* How to complete this task
The records come next. Copy all of them exactly.

* Dataset content
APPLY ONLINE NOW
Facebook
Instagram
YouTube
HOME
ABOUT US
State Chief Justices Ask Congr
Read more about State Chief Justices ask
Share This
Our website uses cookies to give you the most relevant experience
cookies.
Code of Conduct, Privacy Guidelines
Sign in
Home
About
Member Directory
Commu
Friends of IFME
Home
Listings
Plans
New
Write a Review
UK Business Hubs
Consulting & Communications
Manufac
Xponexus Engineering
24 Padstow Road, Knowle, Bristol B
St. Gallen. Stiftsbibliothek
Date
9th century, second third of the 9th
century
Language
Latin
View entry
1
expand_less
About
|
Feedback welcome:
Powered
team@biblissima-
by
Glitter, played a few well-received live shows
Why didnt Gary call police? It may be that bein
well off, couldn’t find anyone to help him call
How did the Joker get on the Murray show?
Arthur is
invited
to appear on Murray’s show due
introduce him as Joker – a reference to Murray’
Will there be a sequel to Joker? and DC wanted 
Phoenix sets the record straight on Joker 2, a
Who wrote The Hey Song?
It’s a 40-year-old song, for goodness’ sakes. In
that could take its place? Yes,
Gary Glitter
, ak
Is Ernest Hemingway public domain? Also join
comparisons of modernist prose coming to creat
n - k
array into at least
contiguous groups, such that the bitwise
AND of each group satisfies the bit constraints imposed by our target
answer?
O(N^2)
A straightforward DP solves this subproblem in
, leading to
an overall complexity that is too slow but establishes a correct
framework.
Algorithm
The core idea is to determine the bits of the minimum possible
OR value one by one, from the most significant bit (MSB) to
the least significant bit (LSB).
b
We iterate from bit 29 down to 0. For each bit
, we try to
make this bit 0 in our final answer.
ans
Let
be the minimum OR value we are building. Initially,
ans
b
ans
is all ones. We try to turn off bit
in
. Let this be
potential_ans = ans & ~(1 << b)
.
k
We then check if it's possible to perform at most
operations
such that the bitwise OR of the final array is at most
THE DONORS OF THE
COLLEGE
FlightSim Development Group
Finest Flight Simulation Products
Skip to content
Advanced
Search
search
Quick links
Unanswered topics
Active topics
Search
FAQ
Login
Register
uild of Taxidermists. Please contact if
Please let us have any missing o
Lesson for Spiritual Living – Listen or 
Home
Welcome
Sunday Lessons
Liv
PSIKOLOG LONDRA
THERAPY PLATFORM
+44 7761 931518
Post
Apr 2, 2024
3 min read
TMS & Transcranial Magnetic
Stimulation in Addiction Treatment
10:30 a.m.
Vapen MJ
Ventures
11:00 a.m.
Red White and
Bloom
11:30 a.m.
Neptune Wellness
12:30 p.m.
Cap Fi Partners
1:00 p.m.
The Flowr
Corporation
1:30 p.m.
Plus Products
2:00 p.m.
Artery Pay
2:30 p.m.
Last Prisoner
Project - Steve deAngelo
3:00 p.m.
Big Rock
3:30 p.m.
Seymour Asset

* Response area
APPLY ONLINE NOW
Facebook
Instagram
YouTube
HOME
ABOUT US
State Chief Justices Ask Congr
Read more about State Chief Justices ask
Share This
Our website uses cookies to give you the most relevant experience
cookies.
Code of Conduct, Privacy Guidelines
Sign in
Home
About
Member Directory
Commu
Friends of IFME
Home
Listings
Plans
New
Write a Review
UK Business Hubs
Consulting & Communications
Manufac
Xponexus Engineering
24 Padstow Road, Knowle, Bristol B
St. Gallen. Stiftsbibliothek
Date
9th century, second third of the 9th
century
Language
Latin
View entry
1
expand_less
About
|
Feedback welcome:
Powered
team@biblissima-
by
Glitter, played a few well-received live shows
Why didnt Gary call police? It may be that bein
well off, couldn’t find anyone to help him call
How did the Joker get on the Murray show?
Arthur is
invited
to appear on Murray’s show due
introduce him as Joker – a reference to Murray’
Will there be a sequel to Joker? and DC wanted 
Phoenix sets the record straight on Joker 2, a
Who wrote The Hey Song?
It’s a 40-year-old song, for goodness’ sakes. In
that could take its place? Yes,
Gary Glitter
, ak
Is Ernest Hemingway public domain? Also join
comparisons of modernist prose coming to creat
n - k
array into at least
contiguous groups, such that the bitwise
AND of each group satisfies the bit constraints imposed by our target
answer?
O(N^2)
A straightforward DP solves this subproblem in
, leading to
an overall complexity that is too slow but establishes a correct
framework.
Algorithm
The core idea is to determine the bits of the minimum possible
OR value one by one, from the most significant bit (MSB) to
the least significant bit (LSB).
b
We iterate from bit 29 down to 0. For each bit
, we try to
make this bit 0 in our final answer.
ans
Let
be the minimum OR value we are building. Initially,
ans
b
ans
is all ones. We try to turn off bit
in
. Let this be
potential_ans = ans & ~(1 << b)
.
k
We then check if it's possible to perform at most
operations
such that the bitwise OR of the final array is at most
THE DONORS OF THE
COLLEGE
FlightSim Development Group
Finest Flight Simulation Products
Skip to content
Advanced
Search
search
Quick links
Unanswered topics
Active topics
Search
FAQ
Login
Register
uild of Taxidermists. Please contact if
Please let us have any missing o
Lesson for Spiritual Living – Listen or 
Home
Welcome
Sunday Lessons
Liv
PSIKOLOG LONDRA
THERAPY PLATFORM
+44 7761 931518
Post
Apr 2, 2024
3 min read
TMS & Transcranial Magnetic
Stimulation in Addiction Treatment
10:30 a.m.
Vapen MJ
Ventures
11:00 a.m.
Red White and
Bloom
11:30 a.m.
Neptune Wellness
12:30 p.m.
Cap Fi Partners
1:00 p.m.
The Flowr
Corporation
1:30 p.m.
Plus Products
2:00 p.m.
Artery Pay
2:30 p.m.
Last Prisoner
Project - Steve deAngelo
3:00 p.m.
Big Rock
3:30 p.m.
Seymour Asset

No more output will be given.